● **Listed records**:
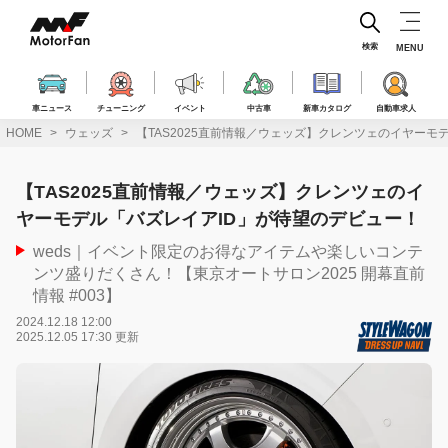
コ
ン
テ
検索
MENU
ン
ツ
へ
車ニュース
チューニング
イベント
中古車
新車カタログ
自動車求人
ス
HOME
ウェッズ
【TAS2025直前情報／ウェッズ】クレンツェのイヤーモ
キ
ッ
プ
【TAS2025直前情報／ウェッズ】クレンツェのイ
ヤーモデル「バズレイアID」が待望のデビュー！
weds｜イベント限定のお得なアイテムや楽しいコンテ
ンツ盛りだくさん！【東京オートサロン2025 開幕直前
情報 #003】
2024.12.18 12:00
2025.12.05 17:30 更新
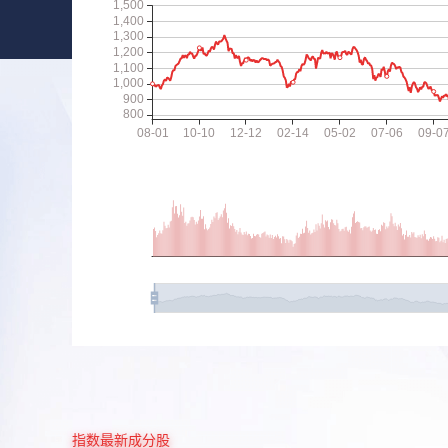
指数最新成分股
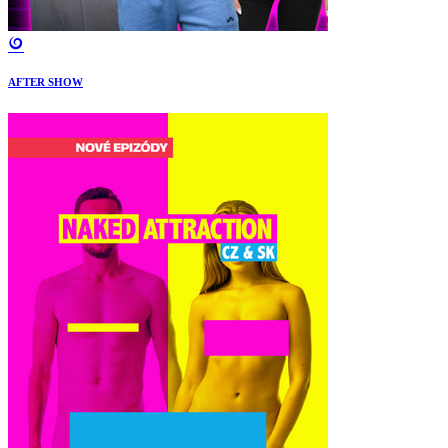
AFTER SHOW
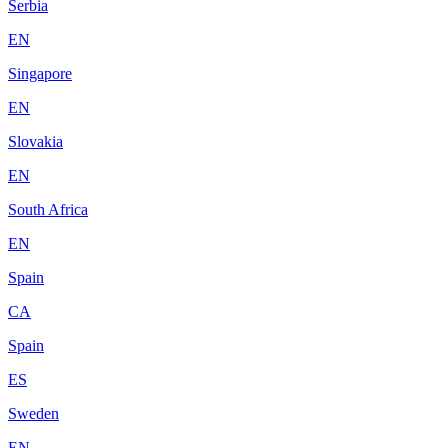
Serbia
EN
Singapore
EN
Slovakia
EN
South Africa
EN
Spain
CA
Spain
ES
Sweden
EN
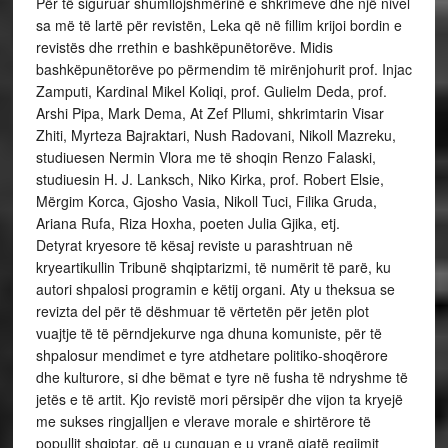
Për të siguruar shumllojshmërinë e shkrimeve dhe një nivel
sa më të lartë për revistën, Leka që në fillim krijoi bordin e
revistës dhe rrethin e bashkëpunëtorëve. Midis
bashkëpunëtorëve po përmendim të mirënjohurit prof. Injac
Zamputi, Kardinal Mikel Koliqi, prof. Gulielm Deda, prof.
Arshi Pipa, Mark Dema, At Zef Pllumi, shkrimtarin Visar
Zhiti, Myrteza Bajraktari, Nush Radovani, Nikoll Mazreku,
studiuesen Nermin Vlora me të shoqin Renzo Falaski,
studiuesin H. J. Lanksch, Niko Kirka, prof. Robert Elsie,
Mërgim Korca, Gjosho Vasia, Nikoll Tuci, Filika Gruda,
Ariana Rufa, Riza Hoxha, poeten Julia Gjika, etj.
Detyrat kryesore të kësaj reviste u parashtruan në
kryeartikullin Tribunë shqiptarizmi, të numërit të parë, ku
autori shpalosi programin e këtij organi. Aty u theksua se
revizta del për të dëshmuar të vërtetën për jetën plot
vuajtje të të përndjekurve nga dhuna komuniste, për të
shpalosur mendimet e tyre atdhetare politiko-shoqërore
dhe kulturore, si dhe bëmat e tyre në fusha të ndryshme të
jetës e të artit. Kjo revistë mori përsipër dhe vijon ta kryejë
me sukses ringjalljen e vlerave morale e shirtërore të
popullit shqiptar, që u cunguan e u vranë gjatë regjimit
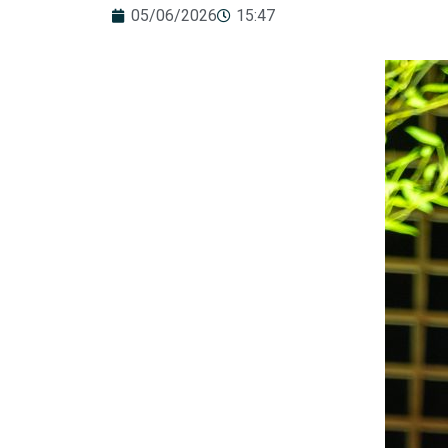
05/06/2026
15:47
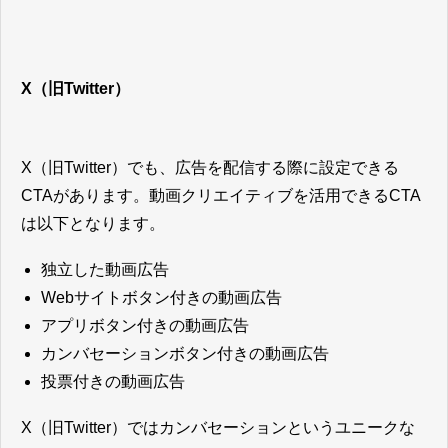
X（旧Twitter）
X（旧Twitter）でも、広告を配信する際に設定できる
CTAがあります。動画クリエイティブを活用できるCTA
は以下となります。
独立した動画広告
Webサイトボタン付きの動画広告
アプリボタン付きの動画広告
カンバセーションボタン付きの動画広告
投票付きの動画広告
X（旧Twitter）ではカンバセーションというユニークな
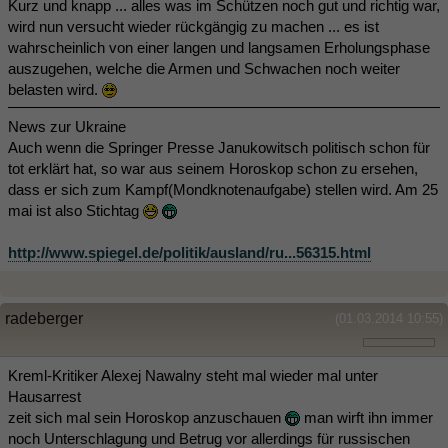
Kurz und knapp ... alles was im Schützen noch gut und richtig war,
wird nun versucht wieder rückgängig zu machen ... es ist
wahrscheinlich von einer langen und langsamen Erholungsphase
auszugehen, welche die Armen und Schwachen noch weiter
belasten wird.
News zur Ukraine
Auch wenn die Springer Presse Janukowitsch politisch schon für
tot erklärt hat, so war aus seinem Horoskop schon zu ersehen,
dass er sich zum Kampf(Mondknotenaufgabe) stellen wird. Am 25
mai ist also Stichtag
http://www.spiegel.de/politik/ausland/ru...56315.html
radeberger
(01.03.2014 10:55)
Kreml-Kritiker Alexej Nawalny steht mal wieder mal unter
Hausarrest
zeit sich mal sein Horoskop anzuschauen
man wirft ihn immer
noch Unterschlagung und Betrug vor allerdings für russischen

● **What the exercise asks**: If a line in the records contains the string "noch", copy it out.

● **Response area**:
Kurz und knapp ... alles was im Schützen noch gut und richtig war,
auszugehen, welche die Armen und Schwachen noch weiter
noch Unterschlagung und Betrug vor allerdings für russischen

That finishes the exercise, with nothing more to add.